The Value and Utilization report shall be up to date. The X-axis reveals the information high quality ruleset tags as classes. The Value and utilization graph in AWS Value Explorer will refresh and present the whole month-to-month price of the newest knowledge high quality ETL jobs run, aggregated by ETL job.
Clear up
To wash up the infrastructure and keep away from further prices, full the next steps:
- Empty the S3 bucket initially created to retailer the take a look at dataset.
- Delete the ETL jobs you created in AWS Glue.
- Delete the
AWSGlueDataQualityPerformanceRoleIAM function. - Delete the customized report created in AWS Value Explorer.
Conclusion
AWS Glue Information High quality supplies an environment friendly option to incorporate knowledge high quality validation as a part of ETL pipelines and scales mechanically to accommodate growing volumes of information. The built-in knowledge high quality rule varieties provide a variety of choices to customise the information high quality checks and deal with how your knowledge ought to look as a substitute of implementing undifferentiated logic.
On this benchmark evaluation, we confirmed how common-size AWS Glue Information High quality rulesets have little or no overhead, whereas in complicated instances, the associated fee will increase linearly.
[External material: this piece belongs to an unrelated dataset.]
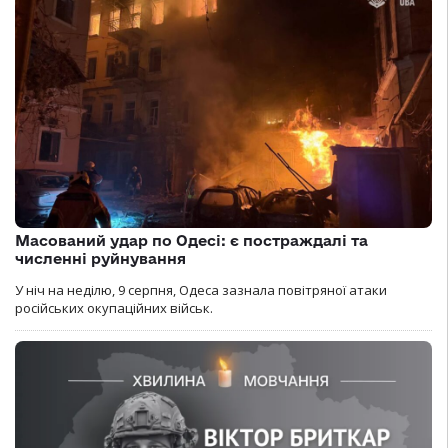
Масований удар по Одесі: є постраждалі та
численні руйнування
У ніч на неділю, 9 серпня, Одеса зазнала повітряної атаки
російських окупаційних військ.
We additionally reviewed how one can tag AWS Glue Information High quality jobs to make price info accessible in AWS Value Explorer for fast reporting.
AWS Glue Information High quality is typically accessible in all AWS Areas the place AWS Glue is out there. Be taught extra about AWS Glue Information High quality and AWS Glue Information Catalog in Getting began with AWS Glue Information High quality from the AWS Glue Information Catalog.
Concerning the Authors
Ruben Afonso is a International Monetary Companies Options Architect with AWS. He enjoys engaged on analytics and AI/ML challenges, with a ardour for automation and optimization. When not at work, he enjoys discovering hidden spots off the overwhelmed path round Barcelona.
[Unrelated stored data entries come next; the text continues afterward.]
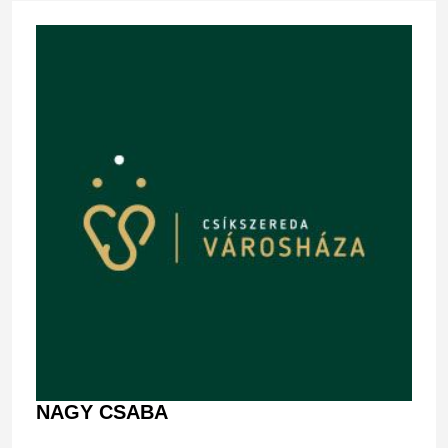
NAGY CSABA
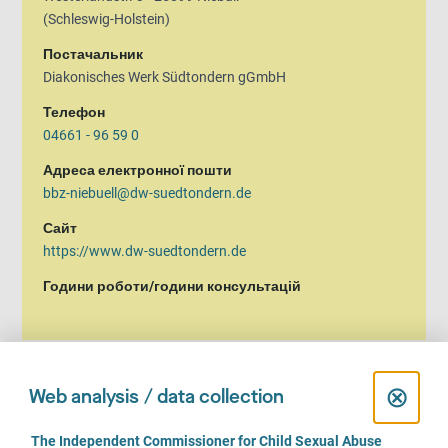
(Schleswig-Holstein)
Постачальник
Diakonisches Werk Südtondern gGmbH
Телефон
04661 - 96 59 0
Адреса електронної пошти
bbz-niebuell@dw-suedtondern.de
Сайт
https://www.dw-suedtondern.de
Години роботи/години консультацій
C
⊗
Web analysis / data collection
Ми даємо пораду
l
C
The Independent Commissioner for Child Sexual Abuse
Kalyan Kumar Neelampudi (KK) is a Specialist Associate Options Architect (Information Analytics & Generative AI) at AWS. He acts as a technical advisor and collaborates with varied AWS companions to design, implement, and construct practices round knowledge analytics and AI/ML workloads. Outdoors of labor, he’s a badminton fanatic and culinary adventurer, exploring native cuisines and touring along with his associate to find new tastes and experiences.

Gonzalo Herreros is a Senior Huge Information Architect on the AWS Glue crew.